--- START ---

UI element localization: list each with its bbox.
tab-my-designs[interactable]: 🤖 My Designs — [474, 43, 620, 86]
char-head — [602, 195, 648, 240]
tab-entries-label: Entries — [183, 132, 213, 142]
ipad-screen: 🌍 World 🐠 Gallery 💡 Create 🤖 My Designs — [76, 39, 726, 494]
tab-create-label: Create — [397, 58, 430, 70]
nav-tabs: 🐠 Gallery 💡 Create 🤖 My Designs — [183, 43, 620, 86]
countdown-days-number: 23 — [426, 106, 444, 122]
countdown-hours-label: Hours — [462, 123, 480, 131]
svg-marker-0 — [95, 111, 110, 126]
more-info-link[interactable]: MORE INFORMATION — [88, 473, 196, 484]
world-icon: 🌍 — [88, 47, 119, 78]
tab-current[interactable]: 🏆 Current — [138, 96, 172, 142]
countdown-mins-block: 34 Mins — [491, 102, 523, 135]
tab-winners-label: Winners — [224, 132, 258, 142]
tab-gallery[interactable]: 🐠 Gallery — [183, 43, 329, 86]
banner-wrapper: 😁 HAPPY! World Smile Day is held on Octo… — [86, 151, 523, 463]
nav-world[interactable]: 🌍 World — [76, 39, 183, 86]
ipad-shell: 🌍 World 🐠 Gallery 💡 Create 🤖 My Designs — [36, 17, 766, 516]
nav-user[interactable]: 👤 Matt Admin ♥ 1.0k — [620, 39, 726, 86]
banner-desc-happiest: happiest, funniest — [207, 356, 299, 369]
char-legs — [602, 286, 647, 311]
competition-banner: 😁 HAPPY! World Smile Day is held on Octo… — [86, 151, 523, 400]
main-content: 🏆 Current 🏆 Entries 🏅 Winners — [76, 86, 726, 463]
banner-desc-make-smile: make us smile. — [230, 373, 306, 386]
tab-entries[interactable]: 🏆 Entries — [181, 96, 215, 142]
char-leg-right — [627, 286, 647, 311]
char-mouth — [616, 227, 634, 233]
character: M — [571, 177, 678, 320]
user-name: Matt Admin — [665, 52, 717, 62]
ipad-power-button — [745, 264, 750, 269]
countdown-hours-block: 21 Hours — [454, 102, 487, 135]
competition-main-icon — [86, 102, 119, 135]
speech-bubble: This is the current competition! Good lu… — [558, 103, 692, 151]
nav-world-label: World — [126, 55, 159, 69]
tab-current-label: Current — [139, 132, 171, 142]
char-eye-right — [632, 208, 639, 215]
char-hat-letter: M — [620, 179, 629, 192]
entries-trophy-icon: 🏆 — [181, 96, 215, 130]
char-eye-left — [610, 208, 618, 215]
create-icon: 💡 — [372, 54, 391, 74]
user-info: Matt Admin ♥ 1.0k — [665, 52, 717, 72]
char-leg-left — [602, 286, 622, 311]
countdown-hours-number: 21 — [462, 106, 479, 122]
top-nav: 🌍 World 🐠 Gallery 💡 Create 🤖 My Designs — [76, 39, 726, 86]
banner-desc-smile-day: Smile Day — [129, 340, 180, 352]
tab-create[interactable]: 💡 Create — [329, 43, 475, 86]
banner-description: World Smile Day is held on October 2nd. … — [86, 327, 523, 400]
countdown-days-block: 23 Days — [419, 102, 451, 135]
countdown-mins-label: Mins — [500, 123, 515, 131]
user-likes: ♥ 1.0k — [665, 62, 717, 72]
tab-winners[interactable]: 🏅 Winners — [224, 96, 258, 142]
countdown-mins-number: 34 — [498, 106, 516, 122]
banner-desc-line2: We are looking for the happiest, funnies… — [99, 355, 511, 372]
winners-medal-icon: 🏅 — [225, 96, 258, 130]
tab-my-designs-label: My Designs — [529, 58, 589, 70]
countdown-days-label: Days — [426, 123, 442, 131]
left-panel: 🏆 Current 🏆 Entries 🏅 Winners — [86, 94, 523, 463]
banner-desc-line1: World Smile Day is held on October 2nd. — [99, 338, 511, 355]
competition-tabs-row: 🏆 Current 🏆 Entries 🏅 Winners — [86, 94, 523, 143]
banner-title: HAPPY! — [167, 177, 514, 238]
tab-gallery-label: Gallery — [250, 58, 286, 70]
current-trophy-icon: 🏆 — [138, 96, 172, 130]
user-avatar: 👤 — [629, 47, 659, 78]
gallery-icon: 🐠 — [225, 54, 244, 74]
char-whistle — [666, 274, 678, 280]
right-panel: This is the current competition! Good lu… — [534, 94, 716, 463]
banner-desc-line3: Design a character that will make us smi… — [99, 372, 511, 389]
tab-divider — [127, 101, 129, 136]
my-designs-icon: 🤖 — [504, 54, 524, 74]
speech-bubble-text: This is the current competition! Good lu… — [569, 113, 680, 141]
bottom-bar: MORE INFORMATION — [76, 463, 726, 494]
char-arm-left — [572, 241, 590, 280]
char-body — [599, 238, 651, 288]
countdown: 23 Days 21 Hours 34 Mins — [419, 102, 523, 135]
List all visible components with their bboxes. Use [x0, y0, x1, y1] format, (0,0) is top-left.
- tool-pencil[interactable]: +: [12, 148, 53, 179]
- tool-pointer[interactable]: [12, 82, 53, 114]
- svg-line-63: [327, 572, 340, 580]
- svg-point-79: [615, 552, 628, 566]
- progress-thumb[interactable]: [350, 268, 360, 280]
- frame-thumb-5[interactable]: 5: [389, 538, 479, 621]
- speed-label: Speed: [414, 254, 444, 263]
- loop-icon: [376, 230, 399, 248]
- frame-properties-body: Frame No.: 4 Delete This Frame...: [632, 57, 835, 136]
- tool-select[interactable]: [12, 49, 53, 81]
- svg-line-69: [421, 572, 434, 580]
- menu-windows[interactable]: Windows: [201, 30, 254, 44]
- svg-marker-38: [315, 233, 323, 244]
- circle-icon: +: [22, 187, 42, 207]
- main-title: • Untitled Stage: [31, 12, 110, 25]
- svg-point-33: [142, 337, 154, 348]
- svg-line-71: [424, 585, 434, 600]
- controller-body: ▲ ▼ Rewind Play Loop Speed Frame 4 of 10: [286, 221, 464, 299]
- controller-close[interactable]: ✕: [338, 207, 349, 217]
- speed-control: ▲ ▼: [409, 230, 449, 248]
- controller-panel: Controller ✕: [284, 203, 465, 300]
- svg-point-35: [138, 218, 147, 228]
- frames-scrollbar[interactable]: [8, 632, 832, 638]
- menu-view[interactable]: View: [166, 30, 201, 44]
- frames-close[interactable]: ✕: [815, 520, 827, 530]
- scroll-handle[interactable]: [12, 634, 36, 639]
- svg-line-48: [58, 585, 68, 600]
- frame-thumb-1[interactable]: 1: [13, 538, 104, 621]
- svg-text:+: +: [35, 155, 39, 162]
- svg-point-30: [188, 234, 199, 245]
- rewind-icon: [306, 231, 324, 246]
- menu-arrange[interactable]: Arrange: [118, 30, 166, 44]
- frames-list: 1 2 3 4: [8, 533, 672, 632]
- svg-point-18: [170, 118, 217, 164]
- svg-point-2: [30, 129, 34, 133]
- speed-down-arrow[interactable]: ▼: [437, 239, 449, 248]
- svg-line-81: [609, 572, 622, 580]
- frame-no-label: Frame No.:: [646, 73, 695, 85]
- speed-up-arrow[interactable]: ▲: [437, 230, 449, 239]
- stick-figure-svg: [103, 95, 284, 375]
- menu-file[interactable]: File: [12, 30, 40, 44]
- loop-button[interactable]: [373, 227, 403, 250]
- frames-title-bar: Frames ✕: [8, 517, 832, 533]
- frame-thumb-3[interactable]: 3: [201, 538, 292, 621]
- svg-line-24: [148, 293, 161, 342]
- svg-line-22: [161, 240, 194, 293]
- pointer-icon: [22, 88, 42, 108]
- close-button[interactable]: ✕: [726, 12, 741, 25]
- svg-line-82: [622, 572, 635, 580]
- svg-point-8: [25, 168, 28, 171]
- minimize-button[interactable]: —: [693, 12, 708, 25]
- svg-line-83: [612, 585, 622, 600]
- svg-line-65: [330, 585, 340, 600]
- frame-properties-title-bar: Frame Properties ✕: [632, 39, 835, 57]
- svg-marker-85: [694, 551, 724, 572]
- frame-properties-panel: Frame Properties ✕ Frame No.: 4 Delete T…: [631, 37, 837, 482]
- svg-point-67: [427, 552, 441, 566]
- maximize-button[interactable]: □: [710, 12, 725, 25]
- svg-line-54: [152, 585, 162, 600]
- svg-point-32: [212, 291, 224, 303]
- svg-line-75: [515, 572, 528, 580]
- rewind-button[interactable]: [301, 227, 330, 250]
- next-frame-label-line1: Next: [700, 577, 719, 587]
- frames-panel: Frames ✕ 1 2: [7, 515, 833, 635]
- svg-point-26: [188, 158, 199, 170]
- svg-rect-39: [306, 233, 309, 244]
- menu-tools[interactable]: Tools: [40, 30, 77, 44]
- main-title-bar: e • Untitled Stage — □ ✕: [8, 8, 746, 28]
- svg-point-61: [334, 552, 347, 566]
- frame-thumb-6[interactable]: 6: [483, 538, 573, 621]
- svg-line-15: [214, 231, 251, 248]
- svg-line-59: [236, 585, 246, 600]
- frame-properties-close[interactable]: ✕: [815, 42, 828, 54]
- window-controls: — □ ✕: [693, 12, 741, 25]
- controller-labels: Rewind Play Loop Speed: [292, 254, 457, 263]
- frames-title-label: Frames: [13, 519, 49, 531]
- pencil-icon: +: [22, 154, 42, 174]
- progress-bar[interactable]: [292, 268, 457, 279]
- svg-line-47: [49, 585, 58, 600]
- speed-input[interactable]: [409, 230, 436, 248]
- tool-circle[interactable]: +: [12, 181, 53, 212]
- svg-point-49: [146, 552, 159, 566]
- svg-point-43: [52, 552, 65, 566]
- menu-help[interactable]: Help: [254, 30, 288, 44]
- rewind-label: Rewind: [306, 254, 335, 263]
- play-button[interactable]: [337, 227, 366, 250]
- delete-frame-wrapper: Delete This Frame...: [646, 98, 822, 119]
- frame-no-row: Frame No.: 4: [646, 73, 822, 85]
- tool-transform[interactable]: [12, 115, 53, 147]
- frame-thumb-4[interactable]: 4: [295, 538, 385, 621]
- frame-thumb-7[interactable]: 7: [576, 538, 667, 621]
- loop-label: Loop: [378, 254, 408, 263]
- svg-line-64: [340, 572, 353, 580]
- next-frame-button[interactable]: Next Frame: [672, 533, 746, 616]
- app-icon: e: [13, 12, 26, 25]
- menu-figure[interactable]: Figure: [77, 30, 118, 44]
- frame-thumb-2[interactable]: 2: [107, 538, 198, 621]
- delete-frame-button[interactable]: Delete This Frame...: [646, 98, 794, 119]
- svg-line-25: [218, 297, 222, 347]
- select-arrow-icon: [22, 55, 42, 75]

--- END ---
--- START ---

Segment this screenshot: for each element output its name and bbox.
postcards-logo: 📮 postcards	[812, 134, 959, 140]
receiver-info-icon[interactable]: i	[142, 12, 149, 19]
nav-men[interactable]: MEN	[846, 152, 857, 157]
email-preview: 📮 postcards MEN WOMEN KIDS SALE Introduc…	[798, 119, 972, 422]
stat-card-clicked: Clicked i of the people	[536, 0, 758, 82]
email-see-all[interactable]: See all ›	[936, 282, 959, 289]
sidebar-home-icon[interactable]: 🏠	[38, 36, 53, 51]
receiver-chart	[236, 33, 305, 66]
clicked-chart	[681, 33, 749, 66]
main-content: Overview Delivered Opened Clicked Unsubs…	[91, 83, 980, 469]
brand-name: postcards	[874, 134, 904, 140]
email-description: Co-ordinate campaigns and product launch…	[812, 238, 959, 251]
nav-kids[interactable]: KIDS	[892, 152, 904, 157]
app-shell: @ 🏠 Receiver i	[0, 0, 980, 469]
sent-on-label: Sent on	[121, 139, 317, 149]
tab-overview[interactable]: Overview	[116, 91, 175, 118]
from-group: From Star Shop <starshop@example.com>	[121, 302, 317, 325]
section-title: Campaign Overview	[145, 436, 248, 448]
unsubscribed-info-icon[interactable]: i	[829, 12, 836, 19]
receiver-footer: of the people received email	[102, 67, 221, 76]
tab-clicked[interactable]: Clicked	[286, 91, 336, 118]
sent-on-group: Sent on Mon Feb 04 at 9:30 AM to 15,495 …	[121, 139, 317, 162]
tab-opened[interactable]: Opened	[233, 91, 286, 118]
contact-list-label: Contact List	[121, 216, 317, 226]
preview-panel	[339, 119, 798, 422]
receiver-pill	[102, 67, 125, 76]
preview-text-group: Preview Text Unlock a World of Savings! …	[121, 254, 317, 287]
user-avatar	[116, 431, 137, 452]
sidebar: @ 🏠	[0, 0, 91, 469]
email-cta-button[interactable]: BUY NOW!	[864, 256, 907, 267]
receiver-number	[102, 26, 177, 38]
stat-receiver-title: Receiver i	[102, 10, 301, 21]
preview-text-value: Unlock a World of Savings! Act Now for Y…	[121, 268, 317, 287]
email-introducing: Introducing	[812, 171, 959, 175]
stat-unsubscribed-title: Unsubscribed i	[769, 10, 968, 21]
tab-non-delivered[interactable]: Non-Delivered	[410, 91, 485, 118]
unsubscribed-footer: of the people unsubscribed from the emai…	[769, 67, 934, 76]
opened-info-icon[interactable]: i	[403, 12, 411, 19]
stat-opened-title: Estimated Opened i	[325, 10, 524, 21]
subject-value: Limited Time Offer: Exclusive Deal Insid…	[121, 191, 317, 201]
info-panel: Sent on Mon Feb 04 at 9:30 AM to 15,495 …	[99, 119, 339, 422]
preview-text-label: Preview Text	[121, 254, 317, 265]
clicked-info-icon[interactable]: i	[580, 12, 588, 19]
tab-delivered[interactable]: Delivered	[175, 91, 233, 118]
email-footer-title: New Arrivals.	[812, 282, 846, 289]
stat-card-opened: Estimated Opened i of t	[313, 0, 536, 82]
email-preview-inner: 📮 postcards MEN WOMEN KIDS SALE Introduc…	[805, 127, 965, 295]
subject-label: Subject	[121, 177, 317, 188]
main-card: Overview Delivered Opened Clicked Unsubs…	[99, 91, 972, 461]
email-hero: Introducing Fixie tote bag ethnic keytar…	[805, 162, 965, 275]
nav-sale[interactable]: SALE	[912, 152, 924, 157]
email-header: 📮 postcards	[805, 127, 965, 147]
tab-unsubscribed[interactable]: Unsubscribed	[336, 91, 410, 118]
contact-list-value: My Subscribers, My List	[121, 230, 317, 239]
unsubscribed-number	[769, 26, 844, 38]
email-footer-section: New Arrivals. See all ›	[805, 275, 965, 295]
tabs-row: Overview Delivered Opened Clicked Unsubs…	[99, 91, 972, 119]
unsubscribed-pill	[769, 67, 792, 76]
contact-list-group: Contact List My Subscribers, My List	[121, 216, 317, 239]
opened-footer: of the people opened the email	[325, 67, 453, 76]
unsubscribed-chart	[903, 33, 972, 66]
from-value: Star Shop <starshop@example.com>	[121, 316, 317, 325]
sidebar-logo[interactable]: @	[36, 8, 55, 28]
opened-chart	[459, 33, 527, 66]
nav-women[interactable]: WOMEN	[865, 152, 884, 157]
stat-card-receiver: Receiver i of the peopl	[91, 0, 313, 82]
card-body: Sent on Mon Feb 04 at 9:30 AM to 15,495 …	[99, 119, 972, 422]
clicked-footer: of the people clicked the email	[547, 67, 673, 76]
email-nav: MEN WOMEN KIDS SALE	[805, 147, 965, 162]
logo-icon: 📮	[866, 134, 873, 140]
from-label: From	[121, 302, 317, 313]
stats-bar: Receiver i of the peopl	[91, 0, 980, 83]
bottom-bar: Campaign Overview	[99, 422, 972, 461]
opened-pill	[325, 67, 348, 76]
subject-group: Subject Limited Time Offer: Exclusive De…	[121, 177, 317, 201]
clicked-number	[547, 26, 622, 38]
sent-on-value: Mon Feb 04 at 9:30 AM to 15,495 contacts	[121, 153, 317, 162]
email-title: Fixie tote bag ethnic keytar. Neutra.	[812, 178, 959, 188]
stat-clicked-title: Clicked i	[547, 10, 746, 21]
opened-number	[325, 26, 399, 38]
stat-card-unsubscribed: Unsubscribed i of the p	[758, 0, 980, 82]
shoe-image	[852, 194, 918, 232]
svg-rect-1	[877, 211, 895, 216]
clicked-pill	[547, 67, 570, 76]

--- END ---

WORK TO COMPLETE:
Every line of the records that includes the word "sidebar" should be gathered.

REPLY TO THE EXERCISE:
sidebar-home-icon[interactable]: 🏠	[38, 36, 53, 51]
sidebar: @ 🏠	[0, 0, 91, 469]
sidebar-logo[interactable]: @	[36, 8, 55, 28]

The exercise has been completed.